| What the task requires |
For the data below, restate word for word only the lines from the line containing "pediu a rejeição" through the line containing "para apurar supostos crimes de injúria", both ends included.
○ ○ ○ ○
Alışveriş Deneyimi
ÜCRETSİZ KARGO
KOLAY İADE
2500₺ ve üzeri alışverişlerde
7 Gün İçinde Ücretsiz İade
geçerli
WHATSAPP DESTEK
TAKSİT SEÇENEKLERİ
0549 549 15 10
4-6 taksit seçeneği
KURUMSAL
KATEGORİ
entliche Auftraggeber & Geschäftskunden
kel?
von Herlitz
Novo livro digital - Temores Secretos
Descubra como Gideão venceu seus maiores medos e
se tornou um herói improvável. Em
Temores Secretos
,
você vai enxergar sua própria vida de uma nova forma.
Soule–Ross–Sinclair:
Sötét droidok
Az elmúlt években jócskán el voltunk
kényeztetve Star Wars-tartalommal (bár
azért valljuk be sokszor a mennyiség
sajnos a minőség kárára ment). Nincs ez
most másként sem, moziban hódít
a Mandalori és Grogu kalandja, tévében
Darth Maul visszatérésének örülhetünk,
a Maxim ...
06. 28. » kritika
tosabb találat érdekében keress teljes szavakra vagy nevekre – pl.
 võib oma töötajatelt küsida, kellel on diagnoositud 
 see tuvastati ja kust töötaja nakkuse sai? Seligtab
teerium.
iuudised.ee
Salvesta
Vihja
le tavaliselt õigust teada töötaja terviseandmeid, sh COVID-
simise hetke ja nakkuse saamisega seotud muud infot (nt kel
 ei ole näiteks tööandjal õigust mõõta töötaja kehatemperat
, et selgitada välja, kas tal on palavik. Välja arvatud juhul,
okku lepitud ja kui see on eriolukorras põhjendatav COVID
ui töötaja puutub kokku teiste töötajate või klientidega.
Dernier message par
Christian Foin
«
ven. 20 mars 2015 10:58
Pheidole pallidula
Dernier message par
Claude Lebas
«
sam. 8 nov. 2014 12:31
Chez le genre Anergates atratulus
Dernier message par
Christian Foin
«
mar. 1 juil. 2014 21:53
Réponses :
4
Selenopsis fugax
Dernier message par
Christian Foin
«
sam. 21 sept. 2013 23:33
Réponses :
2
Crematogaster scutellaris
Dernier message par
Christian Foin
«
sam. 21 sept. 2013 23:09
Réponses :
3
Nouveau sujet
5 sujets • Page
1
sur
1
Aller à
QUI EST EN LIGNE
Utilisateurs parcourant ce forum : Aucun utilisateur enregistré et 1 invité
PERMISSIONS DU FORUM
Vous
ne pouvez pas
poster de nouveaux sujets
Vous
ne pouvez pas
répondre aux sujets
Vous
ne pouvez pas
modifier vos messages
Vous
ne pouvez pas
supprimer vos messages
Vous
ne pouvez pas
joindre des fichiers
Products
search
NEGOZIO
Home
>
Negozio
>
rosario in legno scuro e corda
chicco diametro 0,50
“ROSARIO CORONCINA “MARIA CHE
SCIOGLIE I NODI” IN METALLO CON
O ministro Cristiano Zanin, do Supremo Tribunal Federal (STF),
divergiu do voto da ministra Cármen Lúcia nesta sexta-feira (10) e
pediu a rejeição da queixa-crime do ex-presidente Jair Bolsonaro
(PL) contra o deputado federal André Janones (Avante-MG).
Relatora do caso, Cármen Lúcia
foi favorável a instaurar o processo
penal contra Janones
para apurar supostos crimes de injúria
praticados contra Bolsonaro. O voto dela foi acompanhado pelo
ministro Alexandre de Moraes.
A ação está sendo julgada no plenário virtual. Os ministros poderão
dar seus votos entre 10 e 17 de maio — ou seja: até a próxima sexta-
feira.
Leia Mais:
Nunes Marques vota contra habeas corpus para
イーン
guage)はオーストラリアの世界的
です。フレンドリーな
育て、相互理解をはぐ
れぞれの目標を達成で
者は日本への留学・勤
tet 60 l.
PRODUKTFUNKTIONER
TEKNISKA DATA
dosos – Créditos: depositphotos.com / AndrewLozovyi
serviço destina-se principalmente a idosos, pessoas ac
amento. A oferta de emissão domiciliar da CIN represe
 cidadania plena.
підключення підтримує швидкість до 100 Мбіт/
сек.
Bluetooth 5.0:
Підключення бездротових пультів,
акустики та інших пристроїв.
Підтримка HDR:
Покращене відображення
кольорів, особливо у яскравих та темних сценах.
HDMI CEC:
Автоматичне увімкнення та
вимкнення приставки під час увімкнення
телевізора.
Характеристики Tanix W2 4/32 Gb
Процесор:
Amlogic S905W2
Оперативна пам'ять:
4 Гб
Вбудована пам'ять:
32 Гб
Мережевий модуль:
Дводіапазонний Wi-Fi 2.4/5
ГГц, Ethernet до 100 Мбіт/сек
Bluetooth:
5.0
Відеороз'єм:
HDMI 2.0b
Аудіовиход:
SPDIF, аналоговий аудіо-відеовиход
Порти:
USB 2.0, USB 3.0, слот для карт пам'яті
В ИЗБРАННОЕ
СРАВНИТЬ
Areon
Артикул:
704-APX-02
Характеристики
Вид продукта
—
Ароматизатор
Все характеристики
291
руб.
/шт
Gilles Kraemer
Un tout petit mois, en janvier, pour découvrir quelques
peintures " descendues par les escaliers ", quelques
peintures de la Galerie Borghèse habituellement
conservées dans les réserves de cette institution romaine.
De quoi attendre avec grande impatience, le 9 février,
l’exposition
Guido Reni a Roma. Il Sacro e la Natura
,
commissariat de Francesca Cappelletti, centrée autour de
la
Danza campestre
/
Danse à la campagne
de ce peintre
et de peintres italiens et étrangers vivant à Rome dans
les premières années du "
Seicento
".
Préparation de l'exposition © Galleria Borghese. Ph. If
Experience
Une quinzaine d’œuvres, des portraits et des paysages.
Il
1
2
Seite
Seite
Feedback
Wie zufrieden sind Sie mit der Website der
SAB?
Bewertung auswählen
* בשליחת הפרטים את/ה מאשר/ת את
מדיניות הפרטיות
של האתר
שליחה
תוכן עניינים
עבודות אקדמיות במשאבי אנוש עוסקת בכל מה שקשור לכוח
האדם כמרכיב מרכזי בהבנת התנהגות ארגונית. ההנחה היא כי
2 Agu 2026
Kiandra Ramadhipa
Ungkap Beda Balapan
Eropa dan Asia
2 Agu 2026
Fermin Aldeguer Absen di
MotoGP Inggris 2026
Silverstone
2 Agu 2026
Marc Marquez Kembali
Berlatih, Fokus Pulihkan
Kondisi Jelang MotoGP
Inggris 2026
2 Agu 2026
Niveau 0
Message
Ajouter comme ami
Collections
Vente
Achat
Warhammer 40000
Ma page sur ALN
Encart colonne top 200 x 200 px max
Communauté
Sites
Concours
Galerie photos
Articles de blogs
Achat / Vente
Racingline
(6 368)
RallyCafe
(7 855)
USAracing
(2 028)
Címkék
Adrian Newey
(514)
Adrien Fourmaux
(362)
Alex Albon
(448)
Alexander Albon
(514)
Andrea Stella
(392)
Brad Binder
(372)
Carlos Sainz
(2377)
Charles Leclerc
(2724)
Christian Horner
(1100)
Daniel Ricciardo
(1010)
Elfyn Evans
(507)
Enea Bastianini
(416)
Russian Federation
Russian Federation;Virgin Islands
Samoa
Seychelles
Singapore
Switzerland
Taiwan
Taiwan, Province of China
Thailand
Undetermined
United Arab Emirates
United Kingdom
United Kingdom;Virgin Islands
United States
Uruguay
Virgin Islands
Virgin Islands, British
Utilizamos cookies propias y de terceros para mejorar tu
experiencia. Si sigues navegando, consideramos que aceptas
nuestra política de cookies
○ ○ ○ ○
| Answer |
pediu a rejeição da queixa-crime do ex-presidente Jair Bolsonaro
(PL) contra o deputado federal André Janones (Avante-MG).
Relatora do caso, Cármen Lúcia
foi favorável a instaurar o processo
penal contra Janones
para apurar supostos crimes de injúria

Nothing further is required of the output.